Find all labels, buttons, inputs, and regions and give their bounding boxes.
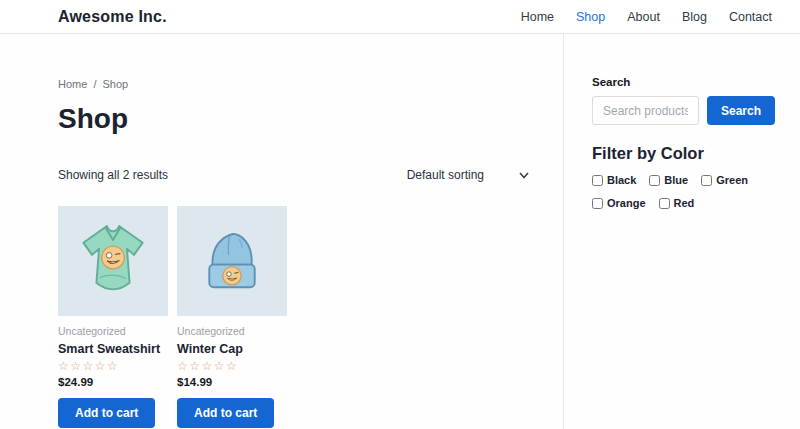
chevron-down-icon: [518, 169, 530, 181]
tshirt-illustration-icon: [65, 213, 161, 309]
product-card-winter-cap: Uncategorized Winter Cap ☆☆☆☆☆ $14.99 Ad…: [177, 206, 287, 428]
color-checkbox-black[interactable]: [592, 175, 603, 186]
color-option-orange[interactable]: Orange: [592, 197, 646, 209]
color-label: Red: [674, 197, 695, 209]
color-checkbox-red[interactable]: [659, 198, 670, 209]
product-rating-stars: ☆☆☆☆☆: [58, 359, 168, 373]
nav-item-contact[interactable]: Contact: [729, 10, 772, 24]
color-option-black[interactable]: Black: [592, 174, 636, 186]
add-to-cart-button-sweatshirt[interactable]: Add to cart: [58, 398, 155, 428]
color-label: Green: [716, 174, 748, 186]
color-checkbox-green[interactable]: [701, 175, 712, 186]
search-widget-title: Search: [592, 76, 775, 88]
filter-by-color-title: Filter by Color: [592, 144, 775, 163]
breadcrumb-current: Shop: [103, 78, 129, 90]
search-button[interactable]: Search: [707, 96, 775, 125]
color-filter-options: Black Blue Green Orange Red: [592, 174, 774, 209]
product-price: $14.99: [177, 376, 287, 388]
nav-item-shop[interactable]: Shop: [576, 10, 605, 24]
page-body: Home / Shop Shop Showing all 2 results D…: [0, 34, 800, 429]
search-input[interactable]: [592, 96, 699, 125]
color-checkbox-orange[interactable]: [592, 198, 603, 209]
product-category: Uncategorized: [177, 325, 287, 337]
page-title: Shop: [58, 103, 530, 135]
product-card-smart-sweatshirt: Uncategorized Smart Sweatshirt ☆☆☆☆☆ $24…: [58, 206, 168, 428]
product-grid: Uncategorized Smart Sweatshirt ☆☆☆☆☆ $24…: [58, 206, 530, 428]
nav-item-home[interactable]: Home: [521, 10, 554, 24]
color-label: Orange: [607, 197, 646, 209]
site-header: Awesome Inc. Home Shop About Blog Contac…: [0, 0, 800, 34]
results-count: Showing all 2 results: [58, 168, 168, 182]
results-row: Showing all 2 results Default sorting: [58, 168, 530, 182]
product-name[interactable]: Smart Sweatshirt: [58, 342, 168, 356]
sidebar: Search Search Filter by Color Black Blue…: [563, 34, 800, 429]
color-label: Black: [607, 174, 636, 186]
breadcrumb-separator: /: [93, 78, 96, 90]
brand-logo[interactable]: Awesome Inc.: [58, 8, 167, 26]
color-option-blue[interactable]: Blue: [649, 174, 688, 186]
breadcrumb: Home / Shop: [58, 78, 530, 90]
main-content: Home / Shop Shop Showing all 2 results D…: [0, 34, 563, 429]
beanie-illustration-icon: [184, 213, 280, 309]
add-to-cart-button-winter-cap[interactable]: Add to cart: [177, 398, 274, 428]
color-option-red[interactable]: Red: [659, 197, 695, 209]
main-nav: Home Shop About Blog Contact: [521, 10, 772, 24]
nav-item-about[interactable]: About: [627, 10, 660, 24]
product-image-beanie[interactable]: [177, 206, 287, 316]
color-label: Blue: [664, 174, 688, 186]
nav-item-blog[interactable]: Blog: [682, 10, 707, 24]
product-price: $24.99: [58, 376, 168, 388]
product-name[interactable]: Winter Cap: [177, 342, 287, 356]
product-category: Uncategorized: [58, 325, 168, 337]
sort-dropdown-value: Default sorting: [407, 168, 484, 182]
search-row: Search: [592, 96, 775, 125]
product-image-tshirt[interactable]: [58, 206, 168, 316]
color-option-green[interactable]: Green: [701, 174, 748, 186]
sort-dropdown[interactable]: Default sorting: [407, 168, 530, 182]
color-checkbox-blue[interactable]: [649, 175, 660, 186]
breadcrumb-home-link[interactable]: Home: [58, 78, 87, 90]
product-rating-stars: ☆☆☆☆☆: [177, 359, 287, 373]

+++

Activity ▸
Copy out every line of the data in which the word "illustration" is found.

Task output ▸
tshirt-illustration-icon: [65, 213, 161, 309]
beanie-illustration-icon: [184, 213, 280, 309]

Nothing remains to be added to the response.